__ACTIVITY__: In the entries below, some lines hold the string "computer"; please say how many, giving the number and nothing else.

***** DATASET EXCERPTS

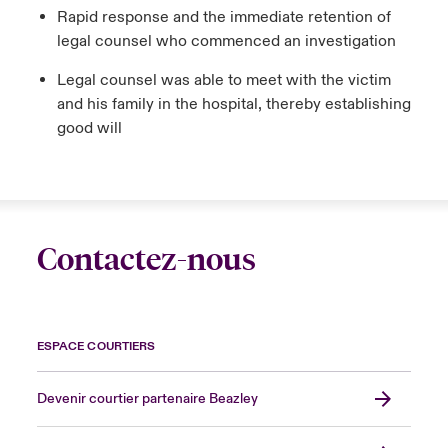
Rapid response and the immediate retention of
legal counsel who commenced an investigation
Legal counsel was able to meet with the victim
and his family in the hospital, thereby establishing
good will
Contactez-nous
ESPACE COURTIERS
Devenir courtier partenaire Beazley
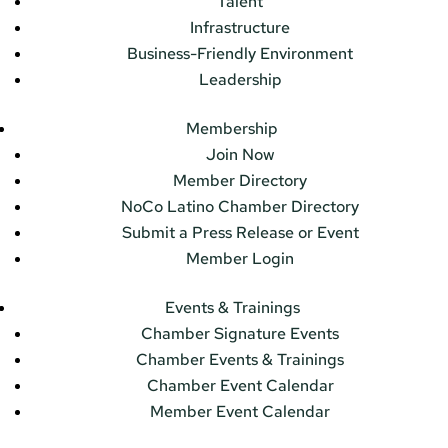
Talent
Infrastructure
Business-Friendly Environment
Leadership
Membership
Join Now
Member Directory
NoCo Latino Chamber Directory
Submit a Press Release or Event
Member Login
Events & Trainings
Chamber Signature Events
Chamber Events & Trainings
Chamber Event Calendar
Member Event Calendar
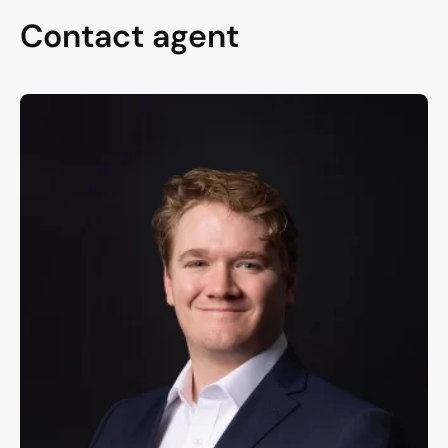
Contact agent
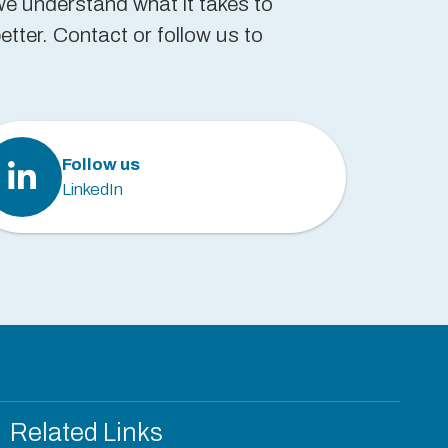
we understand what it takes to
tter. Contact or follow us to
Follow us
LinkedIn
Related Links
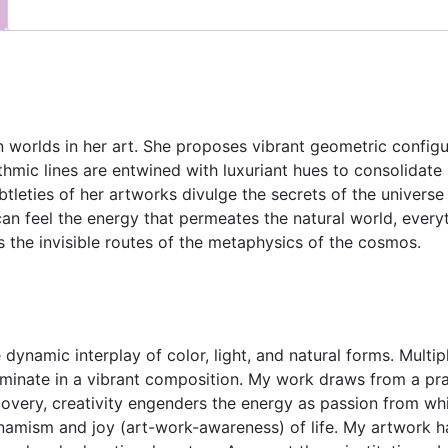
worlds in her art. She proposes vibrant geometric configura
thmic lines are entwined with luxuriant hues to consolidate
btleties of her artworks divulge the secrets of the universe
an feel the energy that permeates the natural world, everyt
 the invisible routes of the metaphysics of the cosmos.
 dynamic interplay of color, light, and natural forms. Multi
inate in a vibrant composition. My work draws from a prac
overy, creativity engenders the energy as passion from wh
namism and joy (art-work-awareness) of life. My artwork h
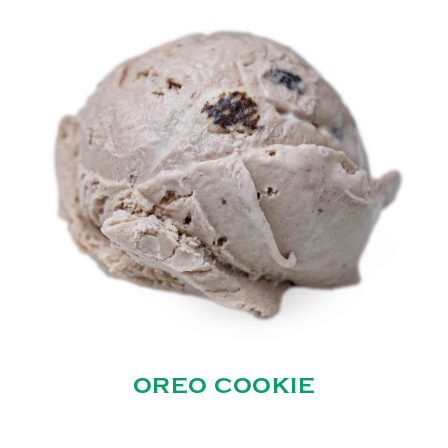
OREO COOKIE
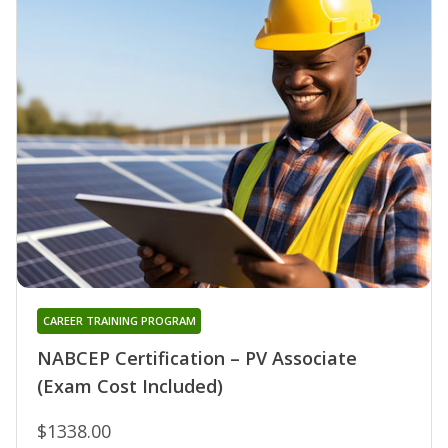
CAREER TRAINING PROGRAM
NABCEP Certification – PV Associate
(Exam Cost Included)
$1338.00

**********
***** DATASET EXCERPTS

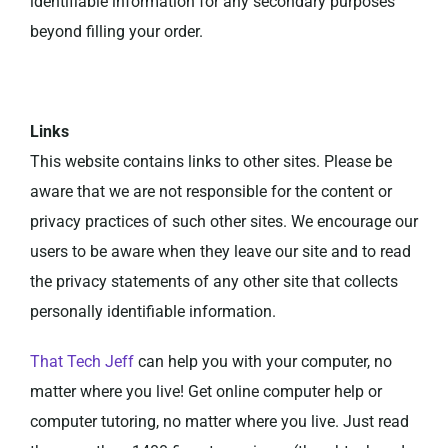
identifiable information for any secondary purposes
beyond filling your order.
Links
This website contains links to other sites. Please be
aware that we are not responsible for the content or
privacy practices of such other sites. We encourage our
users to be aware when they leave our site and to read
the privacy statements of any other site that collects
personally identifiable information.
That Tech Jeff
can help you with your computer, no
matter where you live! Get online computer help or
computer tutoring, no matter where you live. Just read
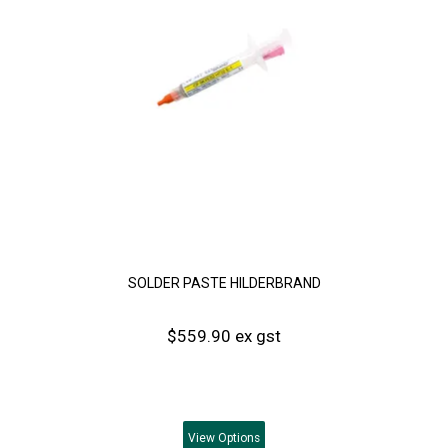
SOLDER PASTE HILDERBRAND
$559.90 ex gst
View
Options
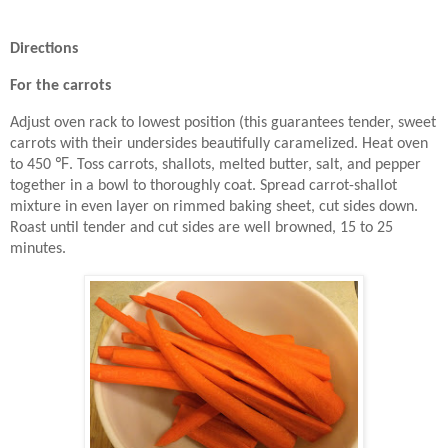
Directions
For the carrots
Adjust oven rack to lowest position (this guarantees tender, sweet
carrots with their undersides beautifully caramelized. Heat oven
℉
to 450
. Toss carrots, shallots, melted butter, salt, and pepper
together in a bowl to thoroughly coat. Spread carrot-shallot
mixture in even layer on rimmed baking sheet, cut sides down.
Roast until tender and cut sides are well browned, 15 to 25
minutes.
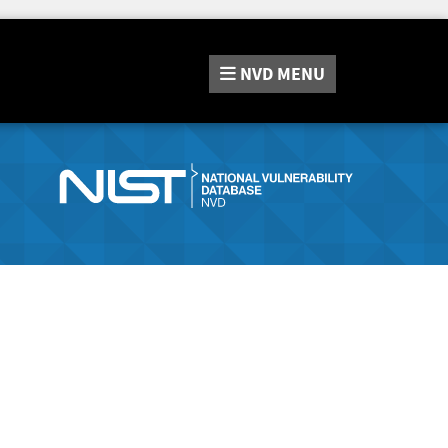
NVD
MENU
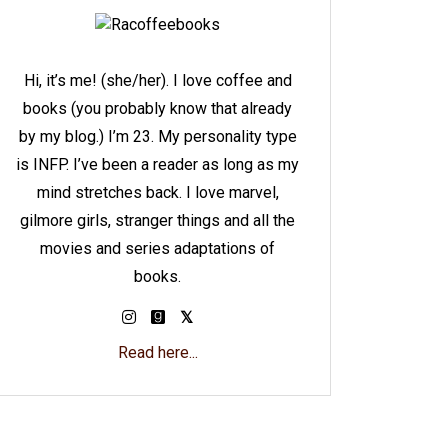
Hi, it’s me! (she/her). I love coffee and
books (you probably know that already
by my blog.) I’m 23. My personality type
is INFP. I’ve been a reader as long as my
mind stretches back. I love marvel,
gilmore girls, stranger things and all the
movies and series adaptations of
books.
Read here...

**********
***** DATASET EXCERPTS

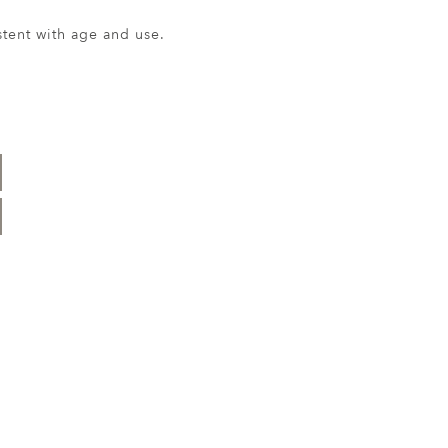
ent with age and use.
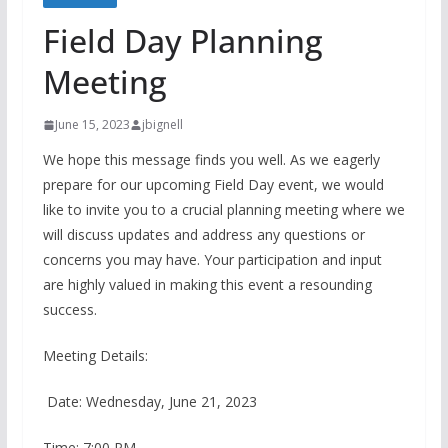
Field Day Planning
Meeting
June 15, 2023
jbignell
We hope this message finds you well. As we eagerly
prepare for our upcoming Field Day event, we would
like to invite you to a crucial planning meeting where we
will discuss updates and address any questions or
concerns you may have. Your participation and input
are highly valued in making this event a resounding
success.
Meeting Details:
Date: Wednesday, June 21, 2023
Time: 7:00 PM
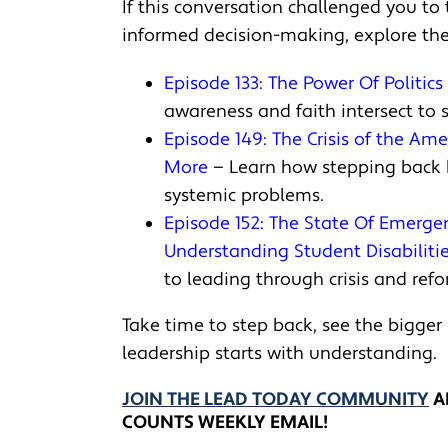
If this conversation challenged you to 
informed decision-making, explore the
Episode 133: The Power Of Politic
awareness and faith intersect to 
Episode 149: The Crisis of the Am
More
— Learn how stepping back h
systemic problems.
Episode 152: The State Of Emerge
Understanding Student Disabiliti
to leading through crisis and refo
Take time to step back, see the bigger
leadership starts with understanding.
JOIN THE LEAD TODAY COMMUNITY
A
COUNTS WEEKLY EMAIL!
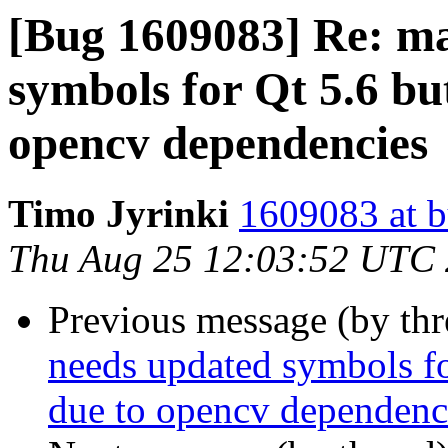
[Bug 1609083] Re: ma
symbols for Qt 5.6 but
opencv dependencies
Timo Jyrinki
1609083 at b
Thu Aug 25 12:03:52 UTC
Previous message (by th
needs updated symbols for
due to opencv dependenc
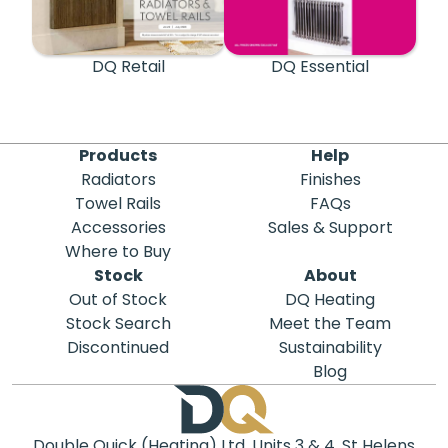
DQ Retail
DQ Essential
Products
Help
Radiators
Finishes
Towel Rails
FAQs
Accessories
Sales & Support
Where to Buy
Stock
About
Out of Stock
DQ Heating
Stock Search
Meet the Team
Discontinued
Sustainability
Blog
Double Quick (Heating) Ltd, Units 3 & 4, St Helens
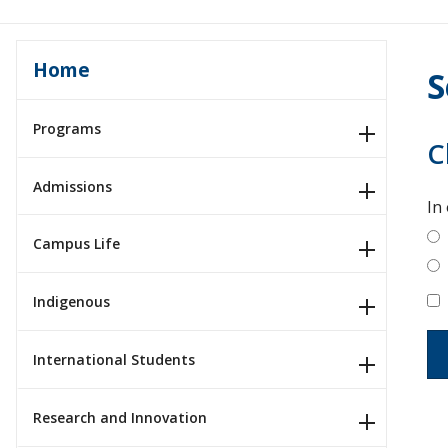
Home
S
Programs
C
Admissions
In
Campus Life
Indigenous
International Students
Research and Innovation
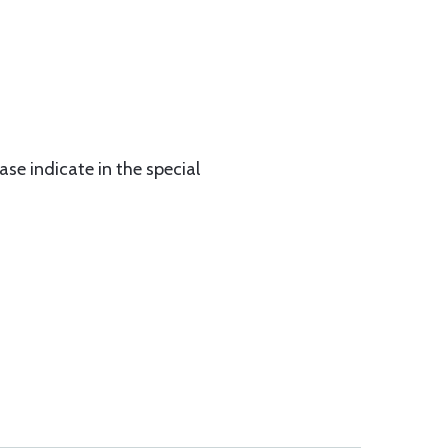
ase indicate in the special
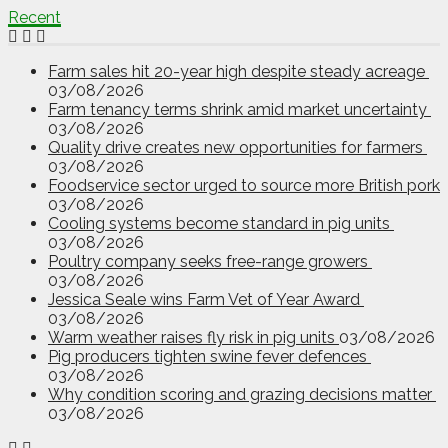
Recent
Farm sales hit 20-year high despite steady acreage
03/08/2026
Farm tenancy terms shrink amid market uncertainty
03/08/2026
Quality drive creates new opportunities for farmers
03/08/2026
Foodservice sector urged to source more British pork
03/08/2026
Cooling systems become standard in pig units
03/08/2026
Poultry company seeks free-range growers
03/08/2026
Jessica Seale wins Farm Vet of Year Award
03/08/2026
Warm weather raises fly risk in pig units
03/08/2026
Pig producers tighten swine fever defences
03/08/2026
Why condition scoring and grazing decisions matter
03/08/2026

**********

__OUTPUT__: 3